In Starr’s view, unlike the “energetic” Pentagon crew, civilians in Washington have “dithered” and simply don’t grasp “the realities on the ground in Afghanistan.” On those grounds, Starr goes for the kill:
If at some future point Afghanistan, Pakistan, or some other country in the region is again reduced to harboring future terrorists, America will have only itself to blame.
In case you civilians are still too hard-headed to get it, listen up: If Fred Starr’s view of Afghanistan is not immediate embraced by the whole of the U.S. government, Central Asia, India, Iran, NATO, the world’s financial institutions and beyond, death and destruction will ensue – and you, you ditherers will be responsible.

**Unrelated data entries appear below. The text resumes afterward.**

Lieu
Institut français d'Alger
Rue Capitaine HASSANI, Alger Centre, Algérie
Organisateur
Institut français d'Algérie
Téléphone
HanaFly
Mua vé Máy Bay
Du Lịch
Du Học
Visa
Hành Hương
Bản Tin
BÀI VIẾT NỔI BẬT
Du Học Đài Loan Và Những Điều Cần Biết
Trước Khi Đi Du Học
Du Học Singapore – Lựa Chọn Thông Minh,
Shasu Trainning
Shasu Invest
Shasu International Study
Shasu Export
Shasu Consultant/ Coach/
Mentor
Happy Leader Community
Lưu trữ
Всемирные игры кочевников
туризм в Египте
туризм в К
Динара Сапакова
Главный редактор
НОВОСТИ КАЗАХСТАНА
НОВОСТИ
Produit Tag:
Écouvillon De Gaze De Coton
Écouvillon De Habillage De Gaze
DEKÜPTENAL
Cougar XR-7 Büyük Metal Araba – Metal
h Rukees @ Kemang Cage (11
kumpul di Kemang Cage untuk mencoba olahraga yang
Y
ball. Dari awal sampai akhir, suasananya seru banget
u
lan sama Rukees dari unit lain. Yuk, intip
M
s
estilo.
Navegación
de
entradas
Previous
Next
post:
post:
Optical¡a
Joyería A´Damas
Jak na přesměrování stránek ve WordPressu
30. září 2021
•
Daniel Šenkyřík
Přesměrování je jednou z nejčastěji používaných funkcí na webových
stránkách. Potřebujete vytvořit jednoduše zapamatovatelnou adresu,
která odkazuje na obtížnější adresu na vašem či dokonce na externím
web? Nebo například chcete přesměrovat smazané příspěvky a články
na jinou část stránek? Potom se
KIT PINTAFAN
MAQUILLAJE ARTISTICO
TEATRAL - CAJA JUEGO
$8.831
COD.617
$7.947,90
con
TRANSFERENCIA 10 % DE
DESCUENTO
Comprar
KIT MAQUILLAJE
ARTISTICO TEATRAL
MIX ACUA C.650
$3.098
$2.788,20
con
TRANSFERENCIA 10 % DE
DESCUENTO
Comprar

Back on planet Earth, I had a chat the other day with a new reporter in Washington, an RFE-RL correspondent named Muhammad Tahir. I suggest that Starr himself pay Tahir a visit. Tahir spent some weeks last Fall in an Afghan village called Tarbuz Guzar, in the northern province of Kunduz.
Tahir produced a series of fascinating blog posts (here, here and here), in addition to this feature. As we know, the Taliban have broadened their scope and, as they did in the 1990s, moved from their home ground in southern Afghanistan to the north. A home militia in Tarbuz Guzar was fighting to keep out a Taliban force that had already swallowed up the surrounding villages. Despite blending in and being able to speak the language, Tahir had to devise a ruse in order to get out safely: He misled the entire village as to the timing of his return to Kabul, then hid in the backseat of the vehicle, with a woman in burka in the front next to his driver with the hopes that the Taliban would not question her. The strategy worked.